Commission des affaires européennes — Réunion du 9 juillet 2020 à 8h35
Institutions européennes — Audition de s. e. M. Nikolaus Meyer-landrut ambassadeur d'allemagne en france

Nikolaus Meyer-Landrut, ambassadeur d'Allemagne en France :

Oui. On bute aujourd'hui sur deux obstacles principaux. En premier lieu, nous avons proposé à la Grande-Bretagne un accord dans lequel il n'y aura ni tarifs ni quotas pour l'accès au marché communautaire, à condition que le level playing field soit respecté - mêmes normes sociales, mêmes normes environnementales, mêmes normes en matière de protection des consommateurs. On ne peut concevoir un accès illimité des producteurs britanniques au marché européen, avec un risque de concurrence déloyale dans les domaines que j'ai évoqués.

Pour le moment, la Grande-Bretagne souhaite un accès sans quota ni tarif mais n'est pas prête à accepter les contraintes. Cela ne peut fonctionner.

Négocier les choses filière par filière, secteur par secteur, produit par produit afin d'établir une juste compensation nécessitera du temps, sans doute six ans. Il n'est pas possible, en deux mois, de trouver un équilibre. On a négocié pendant six ans avec les Canadiens.

Deuxième point dur : seule la Cour de Luxembourg peut interpréter le droit européen.

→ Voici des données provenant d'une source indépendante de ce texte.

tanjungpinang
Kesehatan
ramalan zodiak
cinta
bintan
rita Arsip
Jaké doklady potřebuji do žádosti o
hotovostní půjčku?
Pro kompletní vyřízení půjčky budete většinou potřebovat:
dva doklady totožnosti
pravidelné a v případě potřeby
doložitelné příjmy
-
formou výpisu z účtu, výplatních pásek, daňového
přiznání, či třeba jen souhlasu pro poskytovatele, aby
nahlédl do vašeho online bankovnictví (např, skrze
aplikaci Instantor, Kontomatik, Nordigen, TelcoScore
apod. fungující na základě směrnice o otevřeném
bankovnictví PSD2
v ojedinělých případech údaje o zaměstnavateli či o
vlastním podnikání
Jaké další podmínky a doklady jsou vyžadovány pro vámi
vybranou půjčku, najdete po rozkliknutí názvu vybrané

Aujourd'hui, je ne vois pas les Anglais faire marche arrière sur ces deux points fondamentaux. S'ils ne se soumettent pas à la Cour de Luxembourg et veulent faire ce qu'ils souhaitent en matière de protection de l'environnement, de consommation, etc., il n'y aura pas d'accord d'ici la fin de l'année. On ne peut négocier en six semaines.

Honnêtement, un Brexit sans accord au 1er janvier 2021 a beaucoup gagné en crédibilité par rapport à il y a un an ou un an et demi. Beaucoup d'entreprises ont commencé à prendre les devants et s'y préparent. C'est encore plus facile pour les grands groupes que pour les PME, mais les premiers à souffrir sur le marché automobile seront les usines anglaises.

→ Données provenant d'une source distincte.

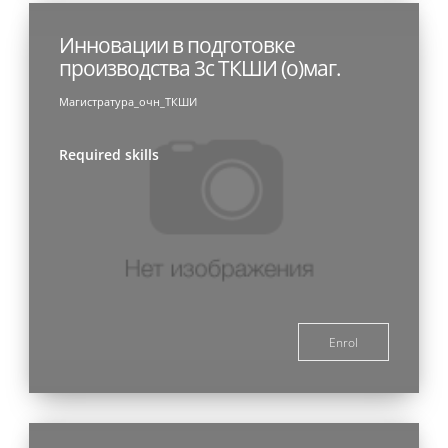
Инновации в подготовке
производства 3с ТКШИ (о)маг.
Магистратура_очн_ТКШИ
Required skills
Enrol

Certaines entreprises japonaises ont prévu de réduire voire de suspendre la production de leurs nouveaux modèles en Grande-Bretagne. Dans une voiture comme la Mini, qui appartient au groupe BMW, environ 70 % des pièces viennent du continent et 70 % des Mini sont vendues à l'extérieur de Grande-Bretagne. A-t-on besoin d'assembler ces pièces en Grande-Bretagne ? Les groupes prendront la décision en fonction du surcoût qu'une production sur place leur impose. Ils se préparent aujourd'hui à ce genre de décision.

Il ne faut pas se faire peur, mais il faut dire aux entrepreneurs, au monde économique, aux PME que les choses vont changer de toute manière, même en l'absence de tarifs et de quotas. Il va falloir remplir d'autres formulaires, cela va leur coûter en termes administratifs, et il faut qu'ils se préparent à la situation. Des conseils très pratiques sont donnés par les douanes françaises et allemandes : toutes les entreprises peuvent s'organiser aujourd'hui. Plus elles le font, moins nous serons soumis au chantage.